Miguel Hewson from CMC markets Explain:
The services index is expected to offset most of the expansion, coming in at 0.9%, however if the Bank of England is to be believed, this quarter could be as good as this year for the UK economy. Business investment is also expected to improve to 1.9% from 1% in the fourth quarter.
In the monthly GDP figures, we have seen a 0.8% expansion in January and a 0.1% expansion in February. March could well see a contraction, although estimates point to a plateau at 0%, which is still likely to drag the quarterly number lower.
It also comes out today
European markets are expected to fall around 1%, ending Wednesday’s rally, as fears over inflation and rising interest rates continue to weigh on equities.
Wall Street had another turbulent session yesterday, ending lower, and tech stocks continued to slide.
Higher-than-expected US inflation dampened hopes the US Federal Reserve could pull off a ‘soft landing’ as it raises interest rates, with the CPI only falling to 8.3 % in April.
Hebe Chen from IGRAM Explain:
Inflation in the US rose at a slower pace in April, but impatient traders weren’t happy with the pace.
The US CPI print that came out last night was even stronger than the 8.3% vs 8/2% (YoY) forecast, suggesting price pressure will linger at higher levels for longer , even if it has already peaked.

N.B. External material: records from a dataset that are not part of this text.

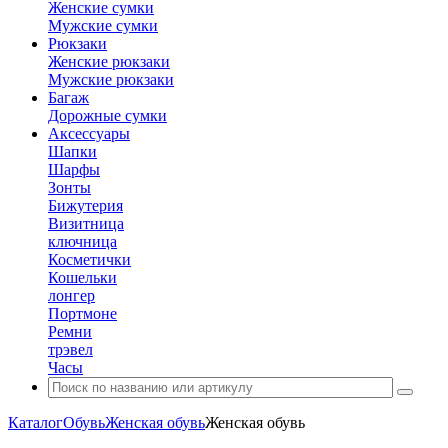
Женские сумки
Мужские сумки
Рюкзаки
Женские рюкзаки
Мужские рюкзаки
Багаж
Дорожные сумки
Аксессуары
Шапки
Шарфы
Зонты
Бижутерия
Визитница
ключница
Косметички
Кошельки
лонгер
Портмоне
Ремни
трэвел
Часы
Каталог
Обувь
Женская обувь
Женская обувь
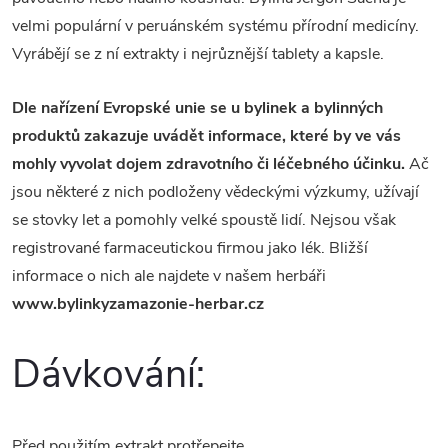
velmi populární v peruánském systému přírodní medicíny.
Vyrábějí se z ní extrakty i nejrůznější tablety a kapsle.
Dle nařízení Evropské unie se u bylinek a bylinných
produktů zakazuje uvádět informace, které by ve vás
mohly vyvolat dojem zdravotního či léčebného účinku.
Ač
jsou některé z nich podloženy vědeckými výzkumy, užívají
se stovky let a pomohly velké spoustě lidí. Nejsou však
registrované farmaceutickou firmou jako lék. Bližší
informace o nich ale najdete v našem herbáři
www.bylinkyzamazonie-herbar.cz
Dávkování:
Před použitím extrakt protřepejte.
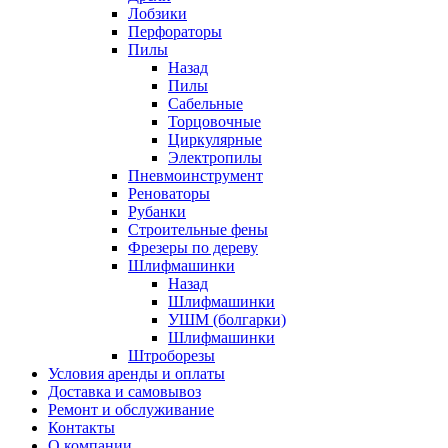
Лобзики
Перфораторы
Пилы
Назад
Пилы
Сабельные
Торцовочные
Циркулярные
Электропилы
Пневмоинструмент
Реноваторы
Рубанки
Строительные фены
Фрезеры по дереву
Шлифмашинки
Назад
Шлифмашинки
УШМ (болгарки)
Шлифмашинки
Штроборезы
Условия аренды и оплаты
Доставка и самовывоз
Ремонт и обслуживание
Контакты
О компании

That sell-off has seen Apple lose its title as the world’s most valuable company to energy giant Saudi Aramco, which has been buoyed by higher oil prices.
On the corporate front, BT, rolls royce, Balfour beautifull Y super dry they are reporting results.
- 7am BST: UK GDP and trade reports for Q1 2022 and March
- 9am BST: IEA Oil Market Monthly Report
- 9.30am BST: Latest ONS Economic Activity Survey
- 13:30 BST: US PPI Survey of Producer Price Inflation
- 13:30 BST: Weekly US jobless claims report.